# On Convex, Dodecahedral “Fair Dice”

One of my early introductions to polyhedra came through playing the game Advanced Dungeons and Dragons (AD&D), which uses a standard seven-die set which includes the five Platonic Solids, plus two “d10s” (either ten-faced dipyramids or trapezohedra) which are used as a pair to generate random numbers from 1 to 100.

Assuming they are made with uniform density, these polyhedral dice are all “fair dice” — meaning that, for example, the d12 at the top of the picture has an equal chance of rolling any of 12 results, every time it is rolled.

I had also encountered, even earlier, a polyhedron which I believed (correctly) would not work as a fair die, since there is no reason to assume that rolling a cuboctahedron would result in equal probabilities for each face, given that some of the faces are squares, while others are triangles.

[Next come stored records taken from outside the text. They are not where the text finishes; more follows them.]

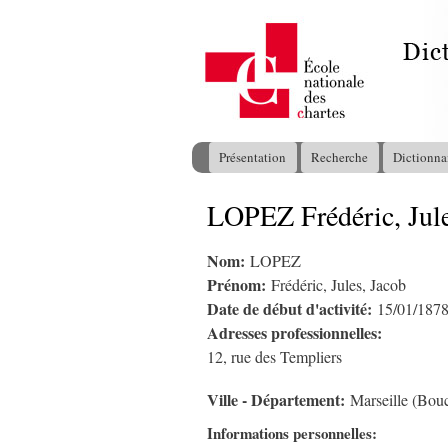
Présentation
Recherche
Dictionna
Menu principal
LOPEZ Frédéric, Jule
Vous êtes ici
Nom:
LOPEZ
Prénom:
Frédéric, Jules, Jacob
Date de début d'activité:
15/01/187
Adresses professionnelles:
12, rue des Templiers
Ville - Département:
Marseille (Bou
Informations personnelles: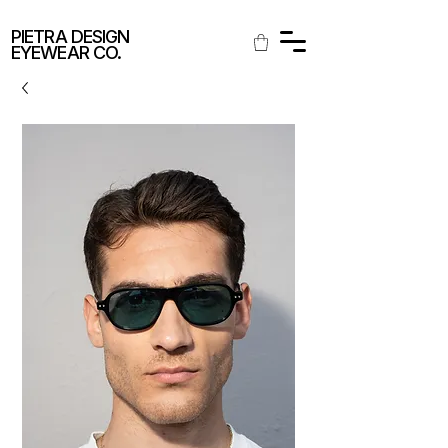
SPEDIZIONE GRATUITA IN ITALIA
PIETRA DESIGN
EYEWEAR CO.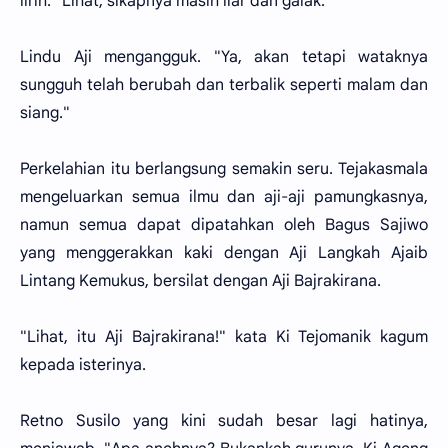
lirih. "Lihat, sikapnya masih liar dan galak."
Lindu Aji mengangguk. "Ya, akan tetapi wataknya
sungguh telah berubah dan terbalik seperti malam dan
siang."
Perkelahian itu berlangsung semakin seru. Tejakasmala
mengeluarkan semua ilmu dan aji-aji pamungkasnya,
namun semua dapat dipatahkan oleh Bagus Sajiwo
yang menggerakkan kaki dengan Aji Langkah Ajaib
Lintang Kemukus, bersilat dengan Aji Bajrakirana.
"Lihat, itu Aji Bajrakirana!" kata Ki Tejomanik kagum
kepada isterinya.
Retno Susilo yang kini sudah besar lagi hatinya,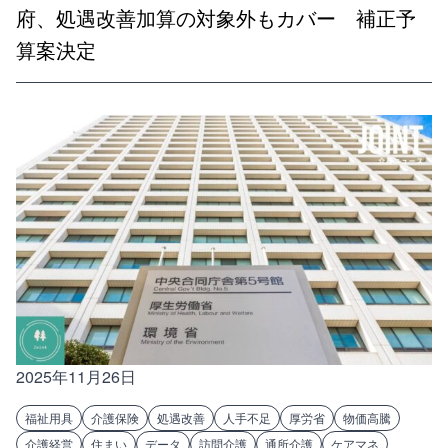
府、処遇改善加算の対象外もカバー 補正予
算案決定
2025年11月26日
福祉用具
介護保険
処遇改善
人手不足
厚労省
物価高騰
介護経営
住まい
データ
訪問介護
通所介護
ケアマネ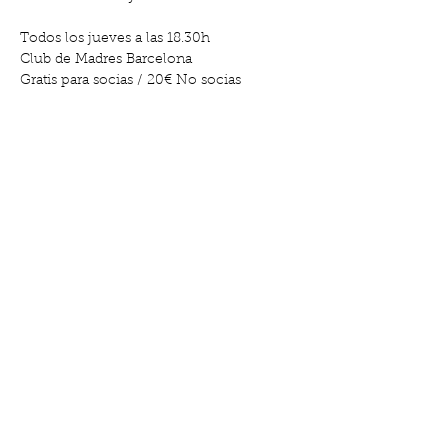
Todos los jueves a las 18.30h
Club de Madres Barcelona
Gratis para socias / 20€ No socias
Show More
Share this event
Gabriel y Galán, 18, El Clot |
611.662.366
|
hola@clubdemadres.org
©2023 by Club de Madres. Created with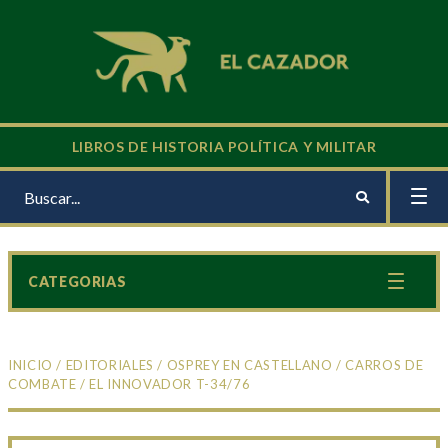
LIBROS DE HISTORIA POLÍTICA Y MILITAR
CATEGORIAS
INICIO
/
EDITORIALES
/
OSPREY EN CASTELLANO
/
CARROS DE
COMBATE
/ EL INNOVADOR T-34/76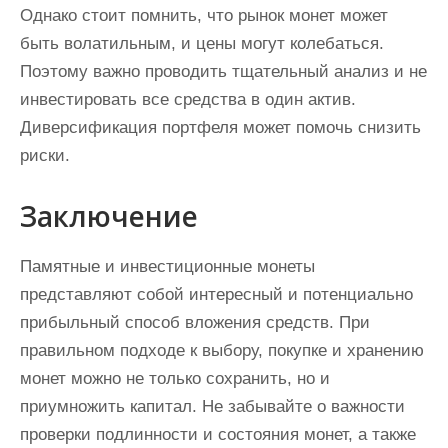
Однако стоит помнить, что рынок монет может
быть волатильным, и цены могут колебаться.
Поэтому важно проводить тщательный анализ и не
инвестировать все средства в один актив.
Диверсификация портфеля может помочь снизить
риски.
Заключение
Памятные и инвестиционные монеты
представляют собой интересный и потенциально
прибыльный способ вложения средств. При
правильном подходе к выбору, покупке и хранению
монет можно не только сохранить, но и
приумножить капитал. Не забывайте о важности
проверки подлинности и состояния монет, а также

This shape was familiar to me long before I heard (or even read) the word “cuboctahedron,” though, because I learned about it while watching “By Any Other Name,” an episode of the original Star Trek television series. At no point in this episode is the word “cuboctahedron” used, even though the entire crew of the USS Enterprise (with four exceptions) spend most of the episode in cuboctahedral form, as Lt. Uhura appears, at her bridge station, in this screenshot:

When examining uniform-density polyhedra to look for “fair dice,” therefore, one of the first things I look for is isohedrality — all faces must have the same shape, unlike the case of the cuboctahedron, but like the cases of AD&D dice. The next thing I examine is symmetry, hoping to find that a particular polyhedron’s symmetry gives no probability-advantage to any face(s). With these two tests in mind, I decided to see how many different fair, dodecahedral d12s I could find, including polyhedra which could work, whether or not such shapes had actually been used as real dice, at any time, by anyone.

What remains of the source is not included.